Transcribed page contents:
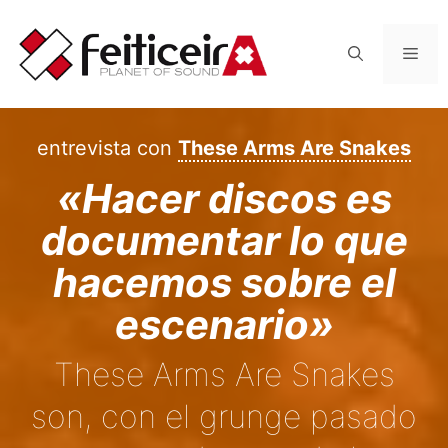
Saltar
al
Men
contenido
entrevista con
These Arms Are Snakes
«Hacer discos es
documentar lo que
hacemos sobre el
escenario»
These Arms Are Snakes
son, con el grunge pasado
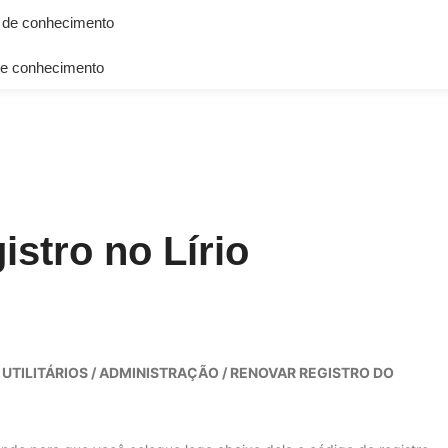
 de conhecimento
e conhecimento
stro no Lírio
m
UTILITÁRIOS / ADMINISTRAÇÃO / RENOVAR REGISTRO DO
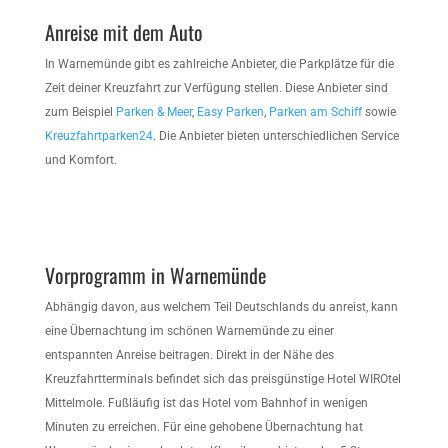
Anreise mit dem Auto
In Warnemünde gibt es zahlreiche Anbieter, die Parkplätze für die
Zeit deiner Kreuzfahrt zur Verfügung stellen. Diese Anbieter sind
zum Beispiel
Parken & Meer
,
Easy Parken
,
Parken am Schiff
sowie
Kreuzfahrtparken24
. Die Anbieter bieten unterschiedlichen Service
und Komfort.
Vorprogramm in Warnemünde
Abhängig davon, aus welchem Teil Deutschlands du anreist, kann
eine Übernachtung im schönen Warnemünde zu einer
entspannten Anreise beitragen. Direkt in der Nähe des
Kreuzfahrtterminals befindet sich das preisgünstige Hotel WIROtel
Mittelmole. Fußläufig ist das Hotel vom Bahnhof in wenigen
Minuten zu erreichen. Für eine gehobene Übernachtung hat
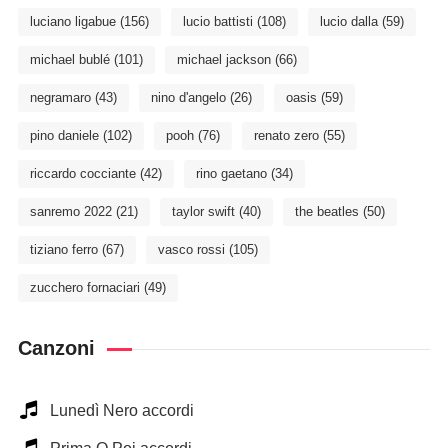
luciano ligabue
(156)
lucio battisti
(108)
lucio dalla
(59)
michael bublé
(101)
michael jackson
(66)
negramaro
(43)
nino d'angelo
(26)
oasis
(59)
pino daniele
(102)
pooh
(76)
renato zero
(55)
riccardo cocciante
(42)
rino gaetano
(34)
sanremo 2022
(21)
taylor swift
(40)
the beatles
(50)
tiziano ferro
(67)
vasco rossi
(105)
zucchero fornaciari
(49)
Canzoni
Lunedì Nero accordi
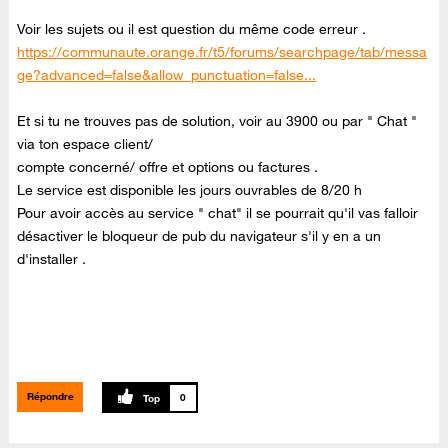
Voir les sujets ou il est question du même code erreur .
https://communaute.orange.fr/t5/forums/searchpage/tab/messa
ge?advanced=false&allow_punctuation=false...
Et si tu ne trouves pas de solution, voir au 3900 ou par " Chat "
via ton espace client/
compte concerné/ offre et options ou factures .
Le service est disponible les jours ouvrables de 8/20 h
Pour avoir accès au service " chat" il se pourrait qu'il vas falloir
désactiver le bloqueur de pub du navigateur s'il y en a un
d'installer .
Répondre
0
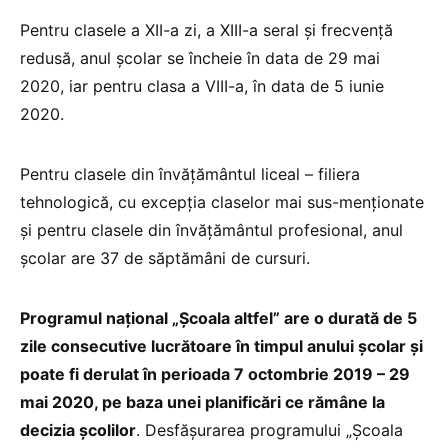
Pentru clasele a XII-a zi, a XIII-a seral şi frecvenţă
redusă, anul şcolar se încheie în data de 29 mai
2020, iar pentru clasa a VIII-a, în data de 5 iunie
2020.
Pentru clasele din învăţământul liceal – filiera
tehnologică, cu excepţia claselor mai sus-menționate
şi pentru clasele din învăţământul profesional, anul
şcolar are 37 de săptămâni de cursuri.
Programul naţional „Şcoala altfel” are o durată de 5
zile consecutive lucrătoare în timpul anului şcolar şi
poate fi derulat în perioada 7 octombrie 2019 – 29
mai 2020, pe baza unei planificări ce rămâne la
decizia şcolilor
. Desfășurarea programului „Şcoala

Directions for this task: Where a line above contains the word "Warnemünde", show that line.

Answer below:
In Warnemünde gibt es zahlreiche Anbieter, die Parkplätze für die
Vorprogramm in Warnemünde
eine Übernachtung im schönen Warnemünde zu einer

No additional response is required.